González Moreno sostuvo que la permanencia indefinida de un esquema transitorio sin legitimidad electoral agrava el vacío de poder existente y acelera el desgaste de unas estructuras institucionales que ya se encuentran profundamente deterioradas.
“El país está enfrentando una combinación explosiva: inflación descontrolada, salarios destruidos, servicios públicos colapsados, hospitales en crisis, apagones permanentes, escasez de agua y electricidad, deterioro de la infraestructura y una población agotada por años de sufrimiento. Pretender gobernar ignorando esa realidad es una irresponsabilidad histórica”, señaló.
El dirigente de Vente Venezuela aseguró que la administración encabezada por Delcy Rodríguez carece del respaldo jurídico y del apoyo popular necesario para conducir el país y advirtió que la creciente desconexión entre quienes ejercen el poder y las necesidades de la población incrementa los riesgos de una reacción social de gran magnitud.
“Cuando las instituciones dejan de ofrecer respuestas, cuando la Constitución es pisoteada y cuando el ciudadano pierde toda esperanza de ser escuchado, las tensiones comienzan a acumularse peligrosamente. Ningún gobierno puede sostenerse indefinidamente de espaldas a la voluntad popular”.
González Moreno insistió en que la única salida viable para evitar una escalada de la crisis pasa por la restitución plena del hilo constitucional y la convocatoria de elecciones presidenciales libres, transparentes y observadas internacionalmente.

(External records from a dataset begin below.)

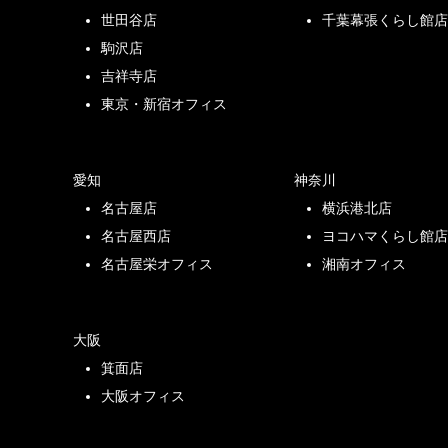
世田谷店
千葉幕張くらし館
駒沢店
吉祥寺店
東京・新宿オフィス
愛知
神奈川
名古屋店
横浜港北店
名古屋西店
ヨコハマくらし館
名古屋栄オフィス
湘南オフィス
大阪
箕面店
大阪オフィス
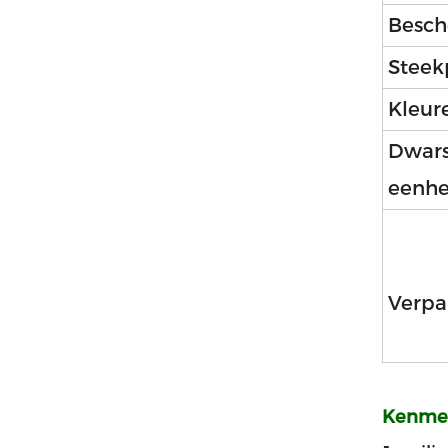
Besch
Steek
Kleur
Dwars
eenhe
Verpa
Kenmer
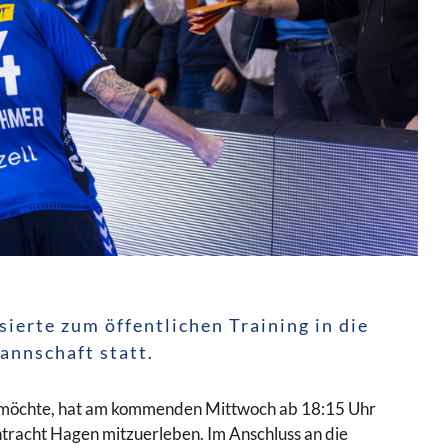
ierte zum öffentlichen Training in die
annschaft statt.
n möchte, hat am kommenden Mittwoch ab 18:15 Uhr
intracht Hagen mitzuerleben. Im Anschluss an die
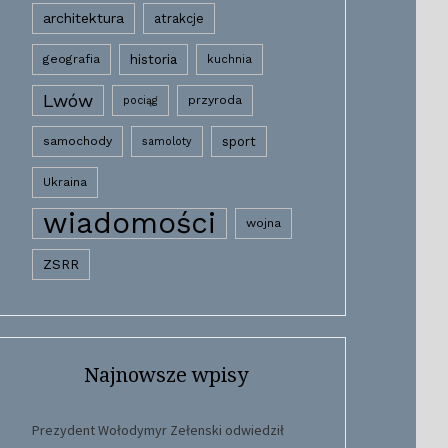
architektura
atrakcje
historia
geografia
kuchnia
Lwów
przyroda
pociąg
samochody
sport
samoloty
Ukraina
wiadomości
wojna
ZSRR
Najnowsze wpisy
Prezydent Wołodymyr Zełenski odwiedził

“La solución no está en prolongar artificios políticos ni en administrar indefinidamente una transición fallida. La solución está en abrir las compuertas de la democracia y permitir que los venezolanos decidan soberanamente su futuro”.
Finalmente alertó que ignorar las señales de descontento social que se observan en todo el país podría tener consecuencias imprevisibles.
“Venezuela se acerca a una encrucijada histórica. Quienes hoy ejercen el poder deben entender que ninguna maniobra política podrá sustituir eternamente la legitimidad que sólo otorga el voto popular. El 3 de julio puede convertirse en el inicio de la solución democrática o en el preludio de una crisis social sin precedentes”.